A key element in the diagnosis of non-Hodgkin's lymphomas is the production of a tumor substrate. Standard surgical biopsies of the tumor are performed to obtain a sufficient amount of material. The character of the tumor is verified on the basis of cytological and histological examination with evaluation of morphology and immunohistochemistry, based on cytogenetic and molecular analysis.

In the presence of effusion in the pleural or abdominal cavity, a thoraco- or laparocentesis with a complex examination of the cells of the obtained fluid is shown. This study in some cases allows you to avoid surgical biopsy.

To determine the localization and prevalence of the lesion, the following imaging methods should be used.

  • Radiography of chest organs (in two projections) allows to detect an increase in the thymus and lymph nodes of the mediastinum and their localization, the presence of pleurisy, foci in the lungs.
  • Ultrasound of the abdominal and pelvic organs is carried out immediately if there is a suspicion of volumetric formation; the study allows to identify a tumor, ascites, foci in the liver, spleen.

To obtain more detailed information on the condition of the thoracic and abdominal striae, a CT scan is performed.

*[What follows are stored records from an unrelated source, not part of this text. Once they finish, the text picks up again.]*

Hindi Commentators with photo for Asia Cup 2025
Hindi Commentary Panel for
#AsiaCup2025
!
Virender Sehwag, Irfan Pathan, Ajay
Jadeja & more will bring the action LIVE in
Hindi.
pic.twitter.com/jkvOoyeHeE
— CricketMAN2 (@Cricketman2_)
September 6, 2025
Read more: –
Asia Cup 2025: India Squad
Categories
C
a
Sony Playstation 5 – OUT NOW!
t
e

CT or MRI is indicated if there are symptoms of CNS damage, bones. If there is a suspicion of bone damage, scanning with technetium and gallium is also used.

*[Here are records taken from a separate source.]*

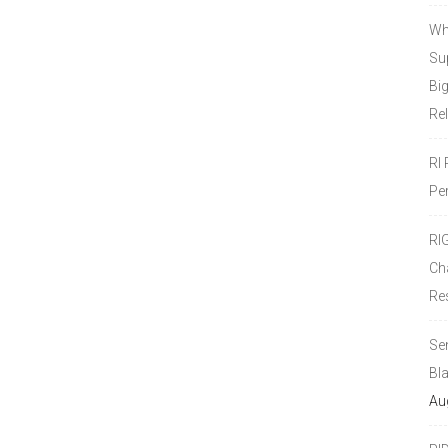
Wh
Sup
Bi
Re
RI
Pe
RI
Ch
Re
Se
Bl
Au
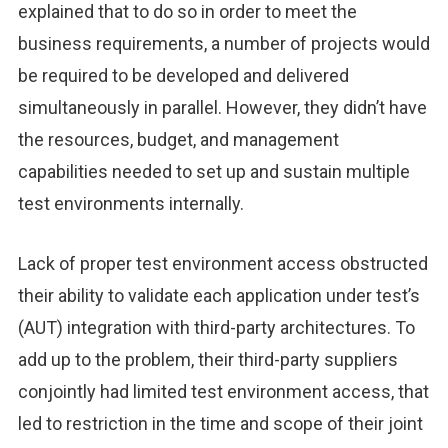
explained that to do so in order to meet the
business requirements, a number of projects would
be required to be developed and delivered
simultaneously in parallel. However, they didn’t have
the resources, budget, and management
capabilities needed to set up and sustain multiple
test environments internally.
Lack of proper test environment access obstructed
their ability to validate each application under test’s
(AUT) integration with third-party architectures. To
add up to the problem, their third-party suppliers
conjointly had limited test environment access, that
led to restriction in the time and scope of their joint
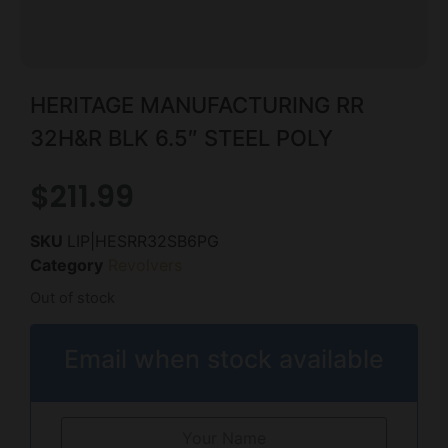
HERITAGE MANUFACTURING RR
32H&R BLK 6.5″ STEEL POLY
$
211.99
SKU
LIP|HESRR32SB6PG
Category
Revolvers
Out of stock
Email when stock available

According to the indications, the otorhinolaryngologist, ophthalmologist and other specialists are consulted.

When suspected of non-Hodgkin's lymphoma, a tumor biopsy (thoraco- or laparocentesis) is considered an urgent operation, the preparation and analysis of the tumor substrate are necessary in the first two (at least three) days after hospitalization of the child in a specialized hospital. Surgical intervention should be as gentle as possible so that specific antitumor therapy can be started immediately.

All studies are conducted before the start of specific therapy, except for rare life-threatening situations (eg, compression syndrome).

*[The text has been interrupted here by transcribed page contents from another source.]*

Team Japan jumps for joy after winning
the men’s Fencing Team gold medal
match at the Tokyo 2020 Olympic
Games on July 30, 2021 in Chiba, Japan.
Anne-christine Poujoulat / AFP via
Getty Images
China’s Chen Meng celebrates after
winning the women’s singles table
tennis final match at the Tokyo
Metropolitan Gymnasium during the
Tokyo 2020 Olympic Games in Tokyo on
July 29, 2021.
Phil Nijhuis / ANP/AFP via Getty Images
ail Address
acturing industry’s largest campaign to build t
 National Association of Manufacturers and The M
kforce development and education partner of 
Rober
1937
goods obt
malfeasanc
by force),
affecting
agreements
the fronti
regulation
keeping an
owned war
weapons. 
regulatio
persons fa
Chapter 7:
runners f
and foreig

trusted-source[1], [2], [3]

Staging of non-Hodgkin's lymphomas

The clinical stage determines the prevalence of the tumor process. The staging is carried out in accordance with the following criteria.

  • Stage I. Single lymph node or extranodal tumor without local spread (with the exception of mediastinal, abdominal and epidural localization).
  • Stage II. Several lymph nodes or extranodal tumors on one side of the diaphragm with or without local dissemination (with the exception of mediastinal and epidural localization). With macroscopically complete removal of the tumor, the stage is defined as a resected (II R), with the impossibility of complete removal - as a non-resected (II NR). These gradations are taken into account in determining the program of therapy.
  • Stage III. Tumor formations on both sides of the diaphragm, intrathoracic, paraspinal and epidural tumor localization, extensive unresectable intra-abdominal tumor.
  • Stage IV. Any localization of the primary tumor with involvement of the central nervous system, bone marrow and / or multifocal lesion of the skeleton.

The majority of oncohematologists believe that the presence of less than 25% of tumor cells in the myelogram is the defeat of the bone marrow. If the number of blasts in the myelogram exceeds 25%, they diagnose acute leukemia. Subsequent verification of the diagnosis is carried out by means of a cytochemical study, immunophenotyping, cytogenetic and molecular analysis.